The ALJ denied Koppers' claim at step four, finding that she retains the residual functional capacity to perform her past relevant work as an administrative clerk and medical clerk. Koppers raises numerous challenges to the ALJ's decision: (1) the ALJ improperly assessed Koppers' credibility; (2) the RFC finding is not supported by substantial evidence; (3) the ALJ failed to properly weigh the treating physician's opinion; (4) the ALJ impermissibly "played doctor" by making her own independent medical conclusions; and (5) the ALJ erred in failing to consider a later onset date. The Court agrees that the ALJ's treatment of the medical opinion of Koppers' treating physician requires a remand.

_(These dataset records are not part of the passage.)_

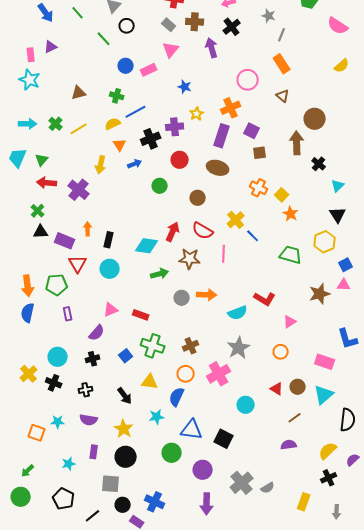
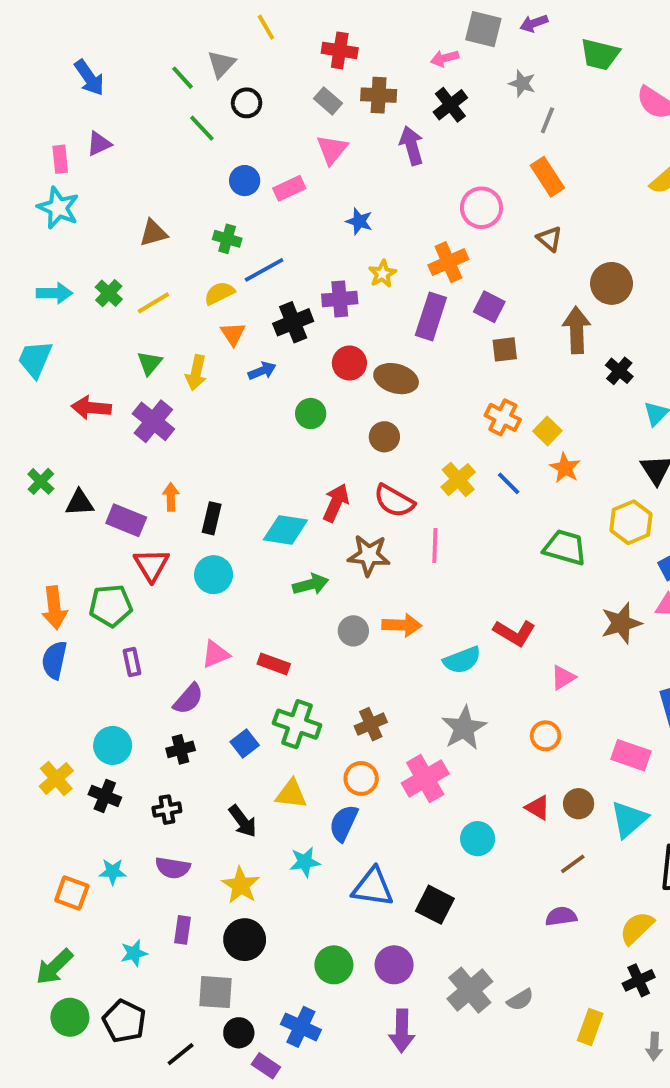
green line: (78, 13) -> (182, 78), moved
green triangle: (42, 160) -> (149, 363), moved
brown ellipse: (218, 168) -> (396, 379), moved
green cross: (38, 211) -> (41, 481), moved
blue line: (253, 236) -> (509, 483), moved
green circle: (172, 453) -> (334, 965), moved
green arrow: (28, 471) -> (54, 967), size x1.5
green circle: (21, 497) -> (70, 1017), moved

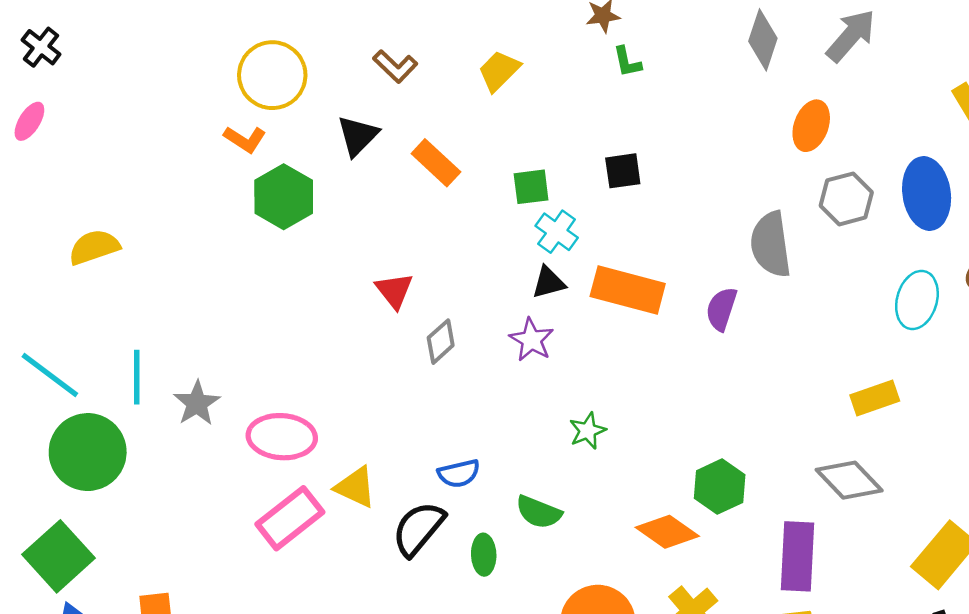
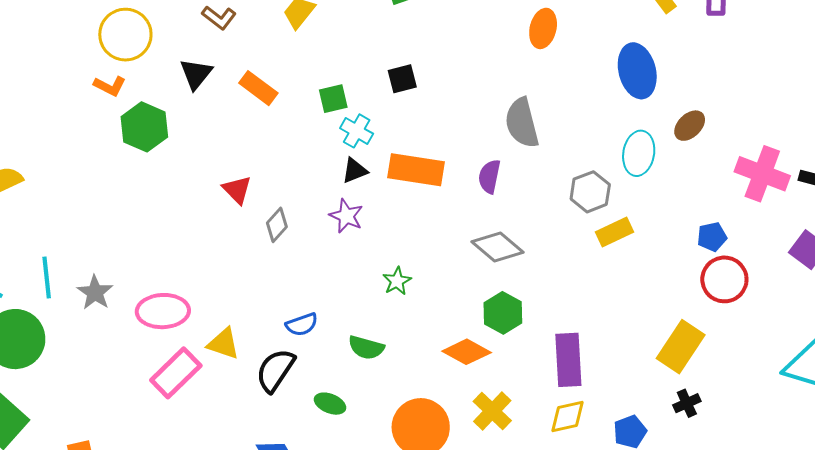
gray hexagon: (846, 199) -> (590, 192), moved
gray diamond: (849, 480) -> (497, 247), moved
green ellipse: (484, 555) -> (330, 404), moved, turned -60

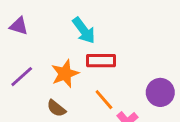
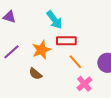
orange line: (104, 100) -> (75, 62), moved

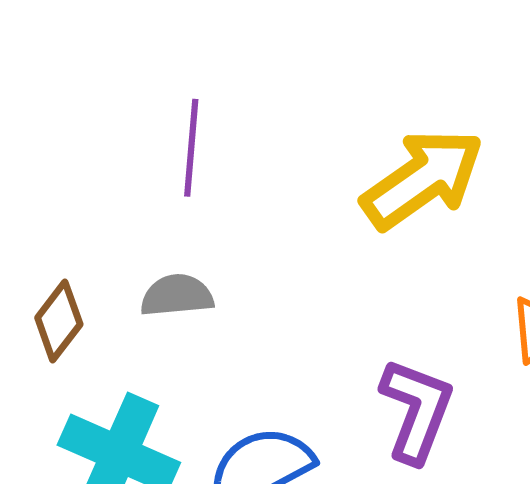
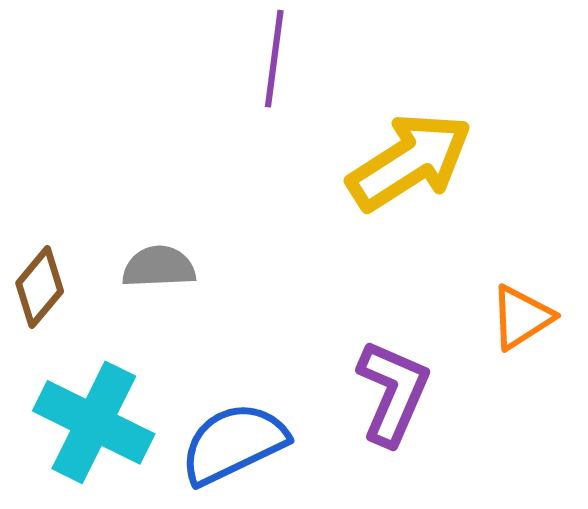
purple line: (191, 148) -> (274, 59), moved

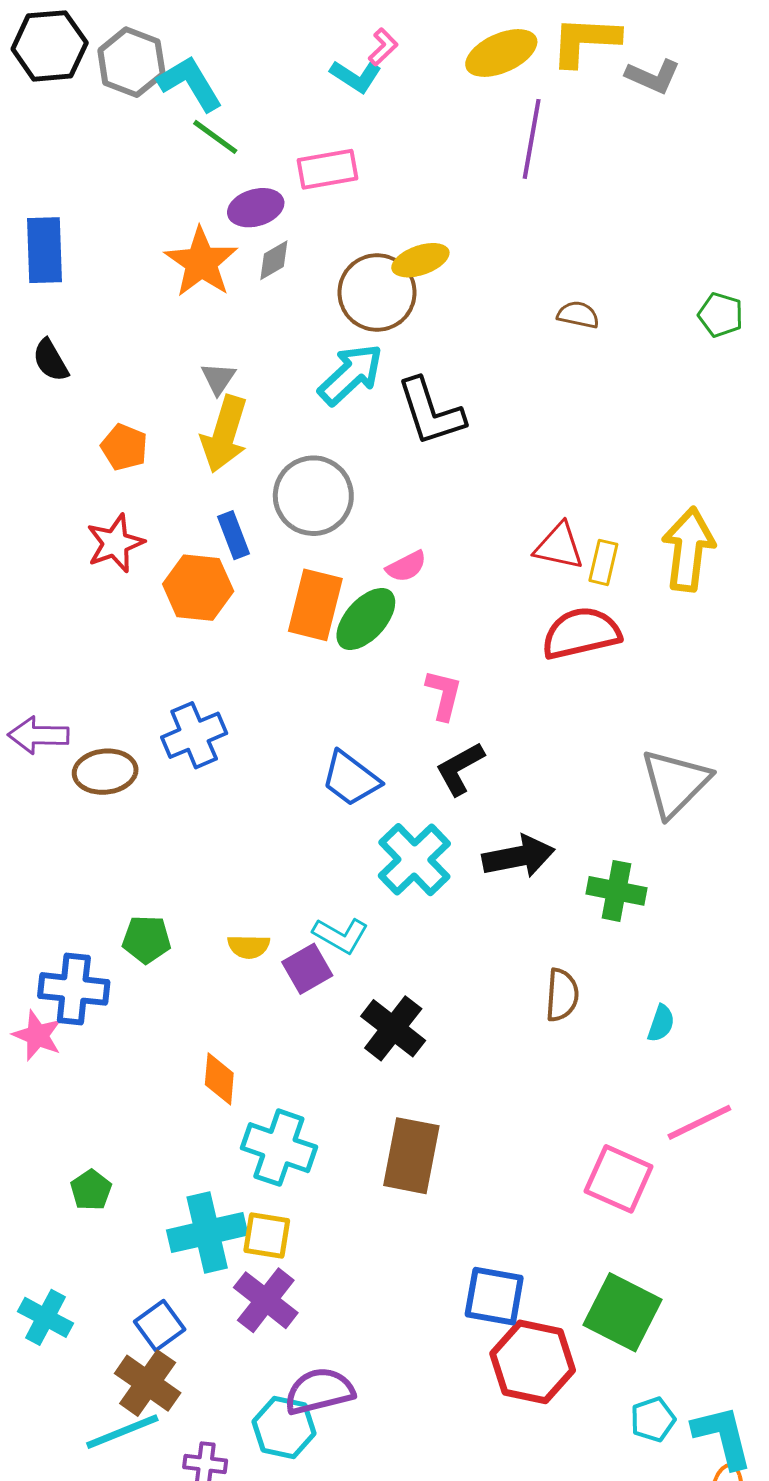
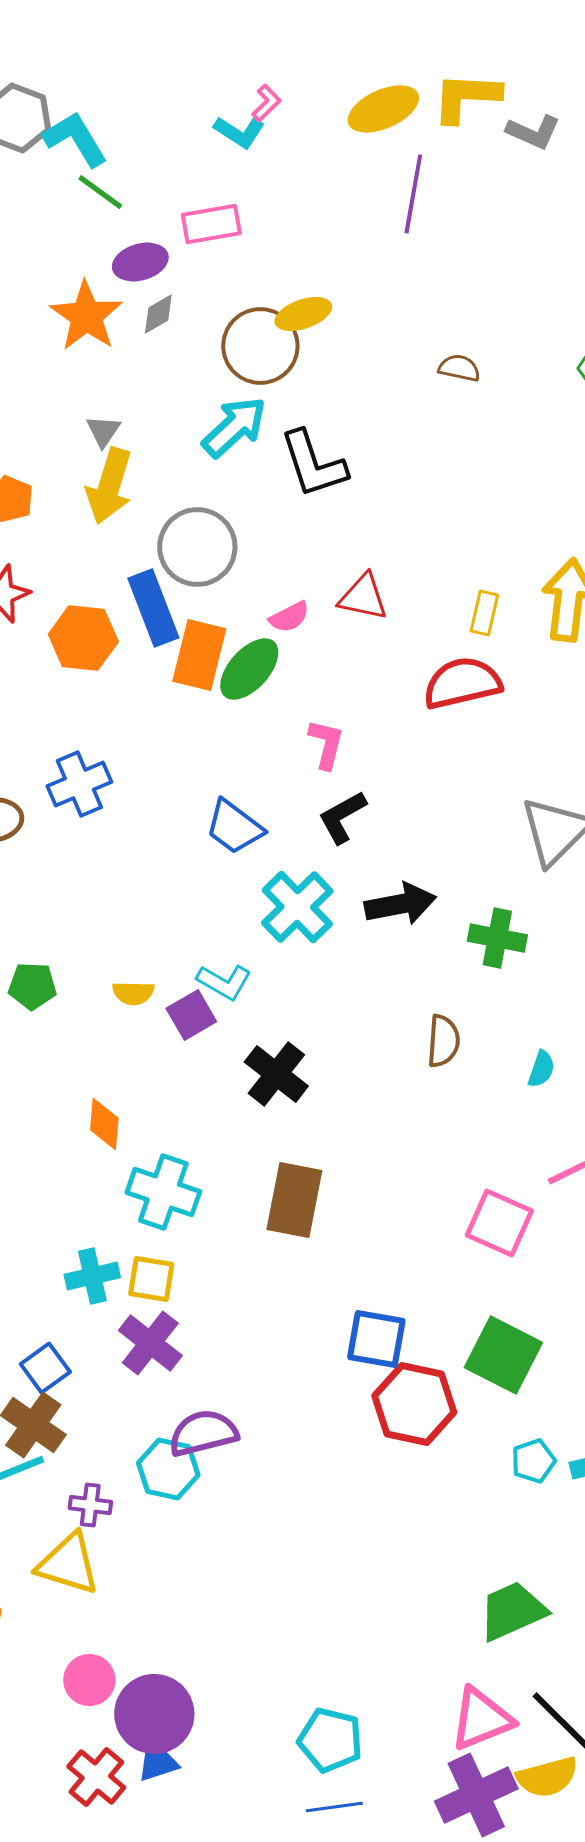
blue rectangle: (233, 535) -> (153, 608), moved, size x1.6
red triangle: (559, 546) -> (363, 597), moved
cyan cross: (207, 1232) -> (92, 1276), size x0.7

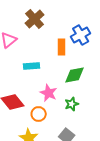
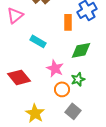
cyan rectangle: (32, 66) -> (38, 41), turned 35
orange circle: (39, 114) -> (62, 89), moved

Koppers contends that the ALJ reached a flawed RFC assessment by improperly rejecting the February 13, 2008 assessment of her treating physician, Dr. Kmicikewycz. In that report, Dr. Kmicikewycz opined that Koppers could occasionally lift and/or carry 10 pounds; frequently lift and/or carry less than 10 pounds; stand and/or walk less than two hours in an 8-hour workday; sit less than about 6 hours in an 8 hour-workday; never climb, balance, kneel, crouch, or crawl; reach occasionally; handle frequently; was limited in pushing and/or pulling in her upper and lower extremities; and should be limited in her exposure to vibration and hazards. (R. 569-71).

The opinion of a treating physician is entitled to controlling weight if the opinion "is well-supported by medically acceptable clinical and laboratory diagnostic techniques and is not inconsistent with the other substantial evidence." 20 C.F.R. § 404.1527(c)(2). "More weight is given to the opinion of treating physicians because of their greater familiarity with the claimant's conditions and circumstances." Gudgel v. Barnhart, 345 F.3d 467, 470 (7 Cir. 2003). Therefore, an ALJ "must offer 'good reasons'" for discounting a treating physician's opinion. Campbell v. Astrue, 627 F.3d 299, 306 (7 Cir. 2010). The ALJ's "decision must contain specific reasons for the weight given to the treating source's medical opinion, supported by the evidence in the case record, and must be sufficiently specific to make clear to any subsequent reviewers the weight the adjudicator gave to the treating source's medical opinion and the reasons for that weight." SSR 96-2p. If an ALJ does not give a treating physician's opinion controlling weight, she must evaluate six factors to determine how much weight to afford the opinion: (1) the examining relationship; (2) the nature and length of the treatment relationship; (3) whether the opinion is supported by relevant evidence; (4) consistency of the opinion with the record as a whole; (5) the treating source's specialization; and (6) other factors which tend to support or contradict the opinion. 20 C.F.R. § 404.1527(c).

The ALJ "no weight" to the opinion of Dr. Kmicikewycz. (R. 788). The ALJ gave three reasons for rejecting Dr. Kmicikewycz's opinion: (1) records from Dr. Kmicikewycz are primarily medication refill notations; (2) the limitations found by Dr. Kmicikewycz are in excess of the level of limitation alleged by Koppers in her testimony at the hearings in 2008, 2011, and 2015; and (3) Dr. Kmicikewycz's opinion is not supported by the medical evidence. (R. 788). None of these qualifies as a good reason, and the ALJ's refusal to give any weight to Dr. Kmicikewycz's opinion is therefore not supported by substantial evidence.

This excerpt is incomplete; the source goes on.